----- Dataset
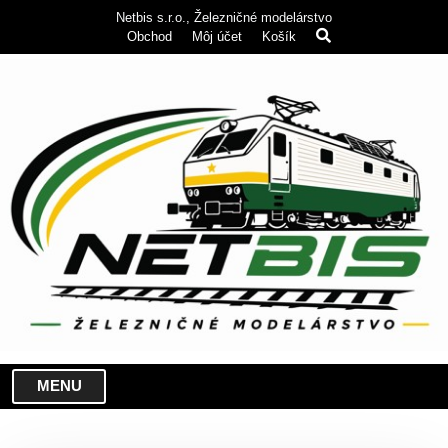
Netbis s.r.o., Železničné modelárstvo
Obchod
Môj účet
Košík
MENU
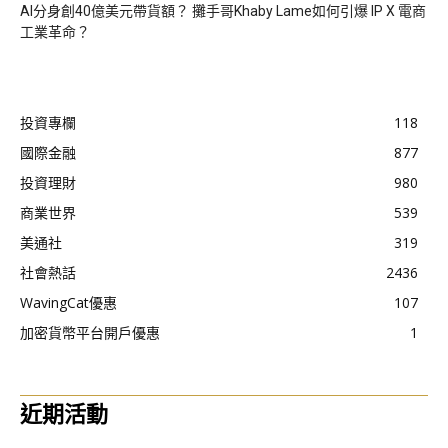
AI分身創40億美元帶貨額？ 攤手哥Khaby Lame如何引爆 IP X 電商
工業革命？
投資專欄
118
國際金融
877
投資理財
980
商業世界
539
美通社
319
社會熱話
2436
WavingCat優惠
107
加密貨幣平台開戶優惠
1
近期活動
----------
----- Dataset
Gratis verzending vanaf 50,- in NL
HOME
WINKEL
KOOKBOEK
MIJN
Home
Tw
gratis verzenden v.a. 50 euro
----------
----- Dataset
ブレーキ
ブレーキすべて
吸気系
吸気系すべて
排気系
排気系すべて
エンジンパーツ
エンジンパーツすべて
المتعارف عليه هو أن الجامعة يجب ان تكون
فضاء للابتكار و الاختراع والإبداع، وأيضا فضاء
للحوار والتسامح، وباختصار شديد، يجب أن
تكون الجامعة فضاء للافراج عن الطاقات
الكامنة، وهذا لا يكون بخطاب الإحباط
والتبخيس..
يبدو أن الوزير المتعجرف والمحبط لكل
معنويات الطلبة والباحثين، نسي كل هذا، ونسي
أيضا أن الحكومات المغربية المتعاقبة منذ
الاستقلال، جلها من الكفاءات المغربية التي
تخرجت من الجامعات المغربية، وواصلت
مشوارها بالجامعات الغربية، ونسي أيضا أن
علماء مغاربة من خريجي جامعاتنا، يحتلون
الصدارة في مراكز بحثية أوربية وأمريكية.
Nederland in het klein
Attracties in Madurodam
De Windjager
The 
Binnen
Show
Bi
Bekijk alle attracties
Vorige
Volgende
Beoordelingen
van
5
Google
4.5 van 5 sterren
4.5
----------
◆ **Exercise prompt**:
Look above for the line holding "Gratis verzending vanaf 50,- in NL", then set down exactly that line and every line after it up to and including the line holding "gratis verzenden v.a. 50 euro", with nothing else.

◆ **Solution to this task**:
Gratis verzending vanaf 50,- in NL
HOME
WINKEL
KOOKBOEK
MIJN
Home
Tw
gratis verzenden v.a. 50 euro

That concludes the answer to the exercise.